DATA FOR THIS EXERCISE Start Marker

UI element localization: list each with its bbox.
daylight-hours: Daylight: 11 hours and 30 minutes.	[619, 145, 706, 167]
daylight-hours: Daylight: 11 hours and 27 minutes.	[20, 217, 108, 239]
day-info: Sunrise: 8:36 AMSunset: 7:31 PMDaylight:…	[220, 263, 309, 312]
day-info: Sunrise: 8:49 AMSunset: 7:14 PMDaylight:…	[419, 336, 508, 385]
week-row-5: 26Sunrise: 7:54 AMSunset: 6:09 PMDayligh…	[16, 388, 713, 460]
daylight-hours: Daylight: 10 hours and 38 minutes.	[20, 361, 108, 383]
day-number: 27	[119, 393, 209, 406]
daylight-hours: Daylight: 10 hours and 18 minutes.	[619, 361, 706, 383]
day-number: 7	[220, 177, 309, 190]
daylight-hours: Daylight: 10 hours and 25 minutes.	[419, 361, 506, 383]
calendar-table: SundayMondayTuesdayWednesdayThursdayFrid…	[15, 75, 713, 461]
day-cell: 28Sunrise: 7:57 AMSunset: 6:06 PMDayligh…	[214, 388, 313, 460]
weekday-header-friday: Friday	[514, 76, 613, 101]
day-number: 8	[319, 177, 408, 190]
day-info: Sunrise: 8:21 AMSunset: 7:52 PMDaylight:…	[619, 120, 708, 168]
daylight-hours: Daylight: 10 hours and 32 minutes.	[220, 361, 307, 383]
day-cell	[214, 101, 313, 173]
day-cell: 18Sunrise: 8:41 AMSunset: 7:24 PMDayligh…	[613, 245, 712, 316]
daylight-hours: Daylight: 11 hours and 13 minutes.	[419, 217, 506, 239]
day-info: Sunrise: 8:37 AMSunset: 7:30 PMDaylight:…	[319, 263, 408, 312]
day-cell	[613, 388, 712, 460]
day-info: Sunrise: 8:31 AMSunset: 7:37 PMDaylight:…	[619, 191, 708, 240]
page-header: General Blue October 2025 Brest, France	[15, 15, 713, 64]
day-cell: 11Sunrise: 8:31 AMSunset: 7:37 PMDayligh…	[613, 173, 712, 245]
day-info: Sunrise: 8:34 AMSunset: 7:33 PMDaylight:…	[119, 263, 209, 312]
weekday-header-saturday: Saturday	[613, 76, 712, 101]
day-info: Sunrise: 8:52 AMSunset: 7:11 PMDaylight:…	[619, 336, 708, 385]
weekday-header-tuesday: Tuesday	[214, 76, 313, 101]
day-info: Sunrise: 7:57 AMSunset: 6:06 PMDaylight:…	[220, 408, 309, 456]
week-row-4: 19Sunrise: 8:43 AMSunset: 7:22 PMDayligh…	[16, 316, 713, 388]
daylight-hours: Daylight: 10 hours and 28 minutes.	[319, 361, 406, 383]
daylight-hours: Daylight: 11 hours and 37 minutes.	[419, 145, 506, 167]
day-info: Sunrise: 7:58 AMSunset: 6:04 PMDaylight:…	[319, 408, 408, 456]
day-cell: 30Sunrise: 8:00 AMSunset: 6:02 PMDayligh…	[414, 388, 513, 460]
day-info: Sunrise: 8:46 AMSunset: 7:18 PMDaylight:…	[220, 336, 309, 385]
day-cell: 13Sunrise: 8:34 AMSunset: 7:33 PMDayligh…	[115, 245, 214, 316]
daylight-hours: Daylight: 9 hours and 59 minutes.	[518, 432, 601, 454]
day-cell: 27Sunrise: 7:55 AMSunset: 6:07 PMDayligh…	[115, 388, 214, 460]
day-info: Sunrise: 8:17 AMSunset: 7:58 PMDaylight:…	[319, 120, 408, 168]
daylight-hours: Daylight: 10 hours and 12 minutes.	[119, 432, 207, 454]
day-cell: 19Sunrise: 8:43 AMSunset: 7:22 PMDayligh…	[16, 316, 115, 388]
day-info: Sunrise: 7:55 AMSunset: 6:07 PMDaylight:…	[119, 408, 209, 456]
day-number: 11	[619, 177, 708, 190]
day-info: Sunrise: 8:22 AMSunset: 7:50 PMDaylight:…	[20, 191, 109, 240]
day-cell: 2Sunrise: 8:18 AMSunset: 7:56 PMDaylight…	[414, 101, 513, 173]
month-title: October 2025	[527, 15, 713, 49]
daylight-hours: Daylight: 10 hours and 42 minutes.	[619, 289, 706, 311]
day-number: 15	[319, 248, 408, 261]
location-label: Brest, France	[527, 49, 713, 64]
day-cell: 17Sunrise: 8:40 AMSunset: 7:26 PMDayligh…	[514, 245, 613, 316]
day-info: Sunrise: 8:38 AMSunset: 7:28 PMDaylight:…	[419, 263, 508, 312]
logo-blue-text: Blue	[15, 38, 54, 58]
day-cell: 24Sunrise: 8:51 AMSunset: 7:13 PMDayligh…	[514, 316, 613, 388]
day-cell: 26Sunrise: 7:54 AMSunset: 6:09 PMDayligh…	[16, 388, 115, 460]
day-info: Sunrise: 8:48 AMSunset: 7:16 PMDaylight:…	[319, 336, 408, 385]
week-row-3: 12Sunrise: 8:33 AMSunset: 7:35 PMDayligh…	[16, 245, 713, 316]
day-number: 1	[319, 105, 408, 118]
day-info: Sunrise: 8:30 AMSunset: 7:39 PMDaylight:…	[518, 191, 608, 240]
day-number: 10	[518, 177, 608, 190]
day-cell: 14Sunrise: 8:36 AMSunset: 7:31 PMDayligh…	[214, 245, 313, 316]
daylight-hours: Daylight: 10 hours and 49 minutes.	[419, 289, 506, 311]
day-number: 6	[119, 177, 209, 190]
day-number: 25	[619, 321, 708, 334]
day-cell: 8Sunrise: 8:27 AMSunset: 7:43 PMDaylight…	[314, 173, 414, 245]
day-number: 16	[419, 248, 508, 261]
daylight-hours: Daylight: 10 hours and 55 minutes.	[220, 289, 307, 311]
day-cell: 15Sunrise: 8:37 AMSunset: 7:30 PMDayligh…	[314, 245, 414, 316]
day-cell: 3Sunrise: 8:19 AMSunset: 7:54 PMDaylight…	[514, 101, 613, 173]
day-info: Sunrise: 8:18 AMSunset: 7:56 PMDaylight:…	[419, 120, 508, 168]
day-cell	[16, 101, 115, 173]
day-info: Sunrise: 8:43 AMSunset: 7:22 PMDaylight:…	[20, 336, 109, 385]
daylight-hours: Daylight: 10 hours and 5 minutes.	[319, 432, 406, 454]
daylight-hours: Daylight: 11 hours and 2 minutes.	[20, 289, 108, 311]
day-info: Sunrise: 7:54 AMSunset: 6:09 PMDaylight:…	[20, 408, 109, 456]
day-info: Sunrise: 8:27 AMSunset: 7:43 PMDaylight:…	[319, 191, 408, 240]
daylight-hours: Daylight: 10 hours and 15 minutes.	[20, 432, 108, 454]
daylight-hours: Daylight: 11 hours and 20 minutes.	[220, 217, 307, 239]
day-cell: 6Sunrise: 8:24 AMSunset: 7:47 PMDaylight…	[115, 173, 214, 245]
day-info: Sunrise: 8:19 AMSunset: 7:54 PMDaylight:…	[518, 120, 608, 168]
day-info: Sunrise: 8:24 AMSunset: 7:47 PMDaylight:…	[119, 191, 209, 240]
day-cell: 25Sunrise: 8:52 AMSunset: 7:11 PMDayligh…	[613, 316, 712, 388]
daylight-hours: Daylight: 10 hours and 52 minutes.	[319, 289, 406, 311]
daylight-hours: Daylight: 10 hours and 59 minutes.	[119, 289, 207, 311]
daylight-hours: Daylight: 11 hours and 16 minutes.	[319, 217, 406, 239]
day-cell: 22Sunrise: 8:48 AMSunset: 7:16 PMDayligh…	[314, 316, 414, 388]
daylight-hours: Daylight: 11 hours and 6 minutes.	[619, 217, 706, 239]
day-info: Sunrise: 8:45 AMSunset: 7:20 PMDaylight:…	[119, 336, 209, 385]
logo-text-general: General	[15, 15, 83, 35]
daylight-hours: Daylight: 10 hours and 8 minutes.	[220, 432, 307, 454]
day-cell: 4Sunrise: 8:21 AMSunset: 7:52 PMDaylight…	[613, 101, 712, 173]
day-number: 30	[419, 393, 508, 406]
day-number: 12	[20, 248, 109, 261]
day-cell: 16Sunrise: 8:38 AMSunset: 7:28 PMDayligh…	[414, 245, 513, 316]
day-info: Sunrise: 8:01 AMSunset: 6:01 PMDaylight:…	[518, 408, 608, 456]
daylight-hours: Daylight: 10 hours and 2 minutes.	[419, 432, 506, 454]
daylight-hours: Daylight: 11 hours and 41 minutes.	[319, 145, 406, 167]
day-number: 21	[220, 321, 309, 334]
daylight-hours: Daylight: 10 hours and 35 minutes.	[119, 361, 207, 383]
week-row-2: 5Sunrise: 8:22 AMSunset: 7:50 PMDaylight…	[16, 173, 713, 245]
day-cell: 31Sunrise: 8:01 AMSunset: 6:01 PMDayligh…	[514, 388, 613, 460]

DATA FOR THIS EXERCISE End Marker

__AIM OF THE EXERCISE__: In the listing above, how many lines hold the word "October"? Give the number and nothing more.

__ANSWER SECTION__: 2